Отец мой был родом из Алатырского уезда Симбирской губернии (ныне Ульяновской области), а мать из Казани. В указанные годы в конце апреля и в конце августа родители ездили в Казань навещать родных моей матери и брали меня с собой. Весной ездили на своих лошадях до Тетюш, а оттуда на пароходе до Казани, где и гостили дней десять. В августе доезжали на своих лошадях до Исад, оттуда пароходом отправлялись дня на три в Нижний на ярмарку, а затем пароходом же — до Казани и возвращались через Тетюши.
Эти поездки живо встают в моей памяти.
В начале 1870-х годов на Волге работали пассажирские пароходы обществ «Самолет», «По Волге», «Кавказ и Меркурий». Все пароходы были однопалубные, носовая часть палубы была открытая и предназначалась главным образом для груза. Над кормовой частью возвышался на бортовых стойках спардек, именовавшийся «мостиком», куда допускались лишь пассажиры 1 и 2-го классов.
Пароходы были колесные, машины — большей частью с качающимся цилиндром, постройки бельгийской фирмы «Кокериль».
Все пароходы были почти одинаковые, но особенно славились «самолетские», и их предпочитали «волжским» и «меркурьевским».
Отопление на всех пароходах было дровяное. Дрова — дубовые, длиной в аршин, из толстых поленьев. Их получали, раскалывая восьмивершковый кряж на четыре части.
Погрузка дров производилась на пристанях, расположенных, примерно, через 50–70 верст одна от другой. Грузили женщины, которые с удивительным проворством, бегом переносили дрова из берегового штабеля на пароход. Вместо носилок служили два нескрепленных между собой шеста с двумя колышками, вбитыми в средней части каждого из них. На пароходе дрова очень ловко с великим грохотом сбрасывались б дровяной трюм.
Ночью было видно, как из дымовых труб вылетал целый столб искр, которые вихрем кружились позади трубы, представляя разнообразием своих движений картину удивительной живости и красоты.
В 1871 или 1872 г. появился на Волге первый двухпалубный пароход «Александр II», американской системы, с обширной, почти во всю его длину, двухэтажной надстройкой, в которой были расположены пассажирские помещения.

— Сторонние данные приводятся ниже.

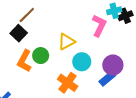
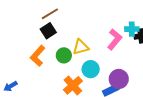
black square: (19, 33) -> (48, 31), moved
green circle: (41, 56) -> (64, 55), moved

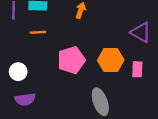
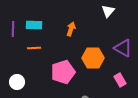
orange hexagon: (111, 60) -> (93, 58), moved
pink rectangle: (137, 69) -> (120, 80), turned -32

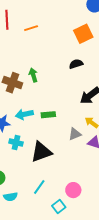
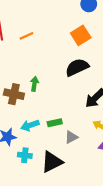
black semicircle: (76, 64) -> (77, 67), size x1.6
green arrow: (33, 75) -> (34, 84), turned 32
gray triangle: (75, 134) -> (71, 137), moved

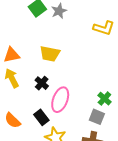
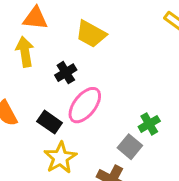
black rectangle: (41, 117) -> (50, 122), turned -35

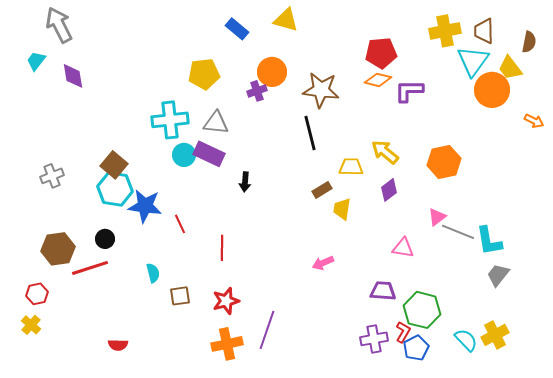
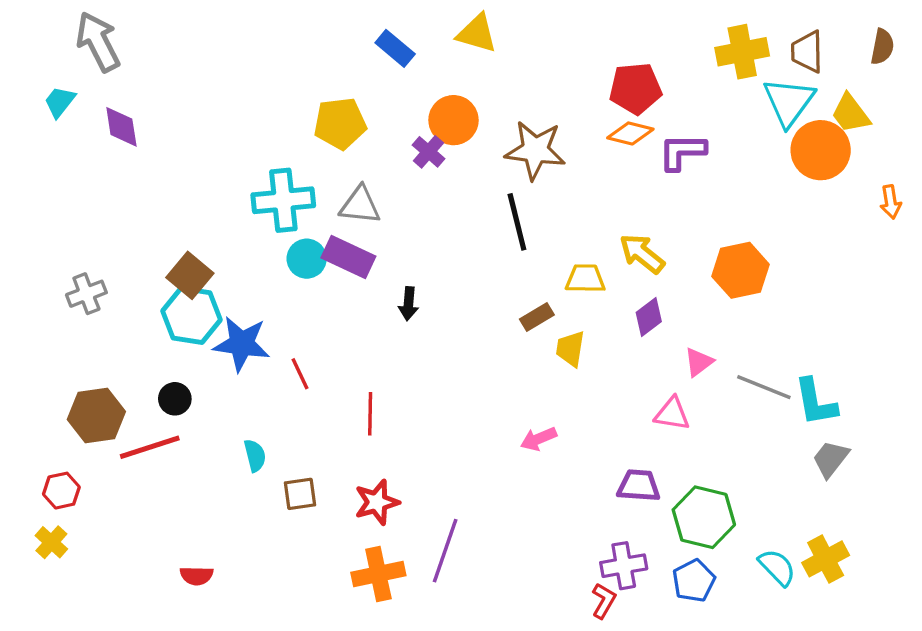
brown semicircle: (529, 42) -> (882, 47), moved
purple cross: (257, 91) -> (428, 152), turned -30
orange arrow: (534, 121) -> (891, 202), turned 54
pink triangle: (437, 217) -> (699, 362), moved
red L-shape: (403, 332) -> (604, 601), moved

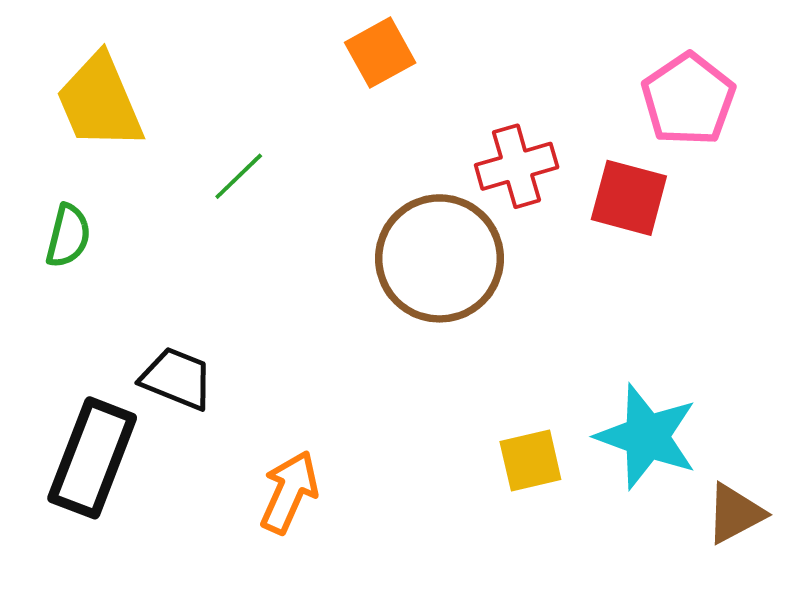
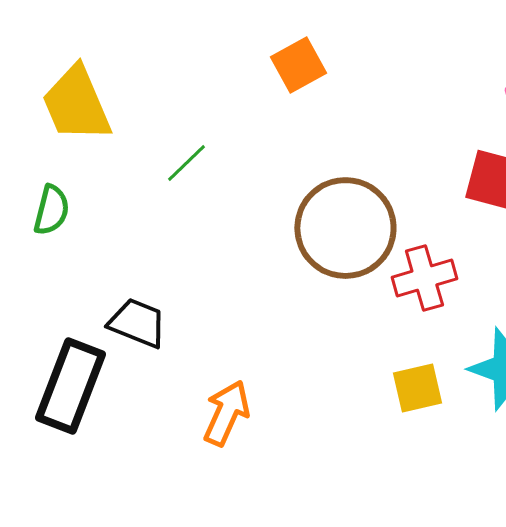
red cross: (517, 166) -> (424, 278), moved

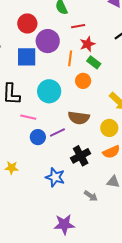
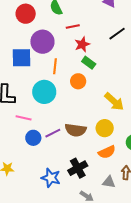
red circle: (27, 23) -> (26, 14), moved
orange line: (70, 58) -> (55, 66), moved
brown semicircle: (79, 118) -> (76, 130), moved
black cross: (81, 156) -> (78, 168), moved

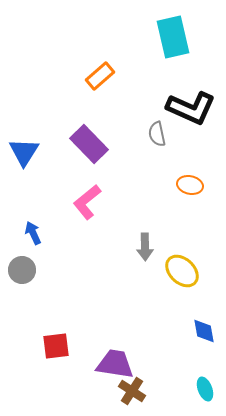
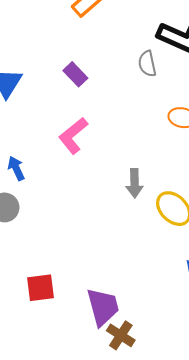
purple rectangle: (89, 144) -> (75, 74), size x0.6
purple trapezoid: (115, 364) -> (103, 307), turned 66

Отопление на этом пароходе было нефтяное, видимо какой-то весьма несовершенной системы, ибо из труб валило облако черного дыма, которое стлалось за пароходом по воде, образуя как бы «дымовую завесу», если применить теперешний термин.
Хотя на этом пароходе пассажирские помещения, в особенности 3-го класса, были много удобнее, нежели на прочих пароходах, но первые два года он не пользовался доверием публики, про него ходили разные легенды, — то ли, что его ветром опрокинет, то ли, что на нем нефть взорвется, и т. п., — поэтому его избегали.

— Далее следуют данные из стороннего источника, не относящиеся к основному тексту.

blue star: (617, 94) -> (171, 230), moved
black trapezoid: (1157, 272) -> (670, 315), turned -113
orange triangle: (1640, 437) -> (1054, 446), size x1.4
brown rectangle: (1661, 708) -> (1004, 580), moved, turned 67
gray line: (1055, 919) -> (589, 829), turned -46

Но затем предприимчивый коммерсант Зевеке сразу поставил на линию Нижний — Астрахань пять пароходов американской системы, да на линию Нижний — Рыбинск тоже четыре или пять. Эти пароходы верхнего плеса были с одним задним колесом.
Зевеке сбил цену за перевозку пассажиров, его пароходы приобрели доверие публики, и к концу 1880-х годов все остальные общества вынуждены были работать также пароходами американского типа.

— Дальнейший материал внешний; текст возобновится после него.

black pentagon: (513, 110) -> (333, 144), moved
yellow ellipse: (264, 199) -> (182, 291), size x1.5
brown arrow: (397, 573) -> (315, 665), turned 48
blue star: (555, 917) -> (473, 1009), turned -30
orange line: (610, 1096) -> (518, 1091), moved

В 1878 г. я был принят в младший приготовительный класс Морского училища (военного). Приготовительные классы в плавание на судах отряда Морского училища не назначались, а увольнялись на «каникулы», в отпуск, поэтому лето 1879 и 1880 гг. я провел в родных алатырских краях.
Город Алатырь расположен на левом берегу реки Суры, примерно на версту выше впадения в нее реки Алатырь.
В 1879 г. ходил по Суре пароход купца К. Н. Попова «Неожиданный», с «невзрываемым котлом Бельвиля и капитальными стенами» — так в рекламе именовались поперечные переборки.
От Васильсурска, где Сура впадает в Волгу, «горой» до Алатыря около 150 верст, и мы решили ехать по железной дороге до Нижнего, пароходом в Васильсурск и на «Неожиданном» в Алатырь. С пересадками мы ехали семь суток, из них на «Неожиданном» — пять, т. е. дольше, чем лайнеры последнего времени пересекали Атлантический океан.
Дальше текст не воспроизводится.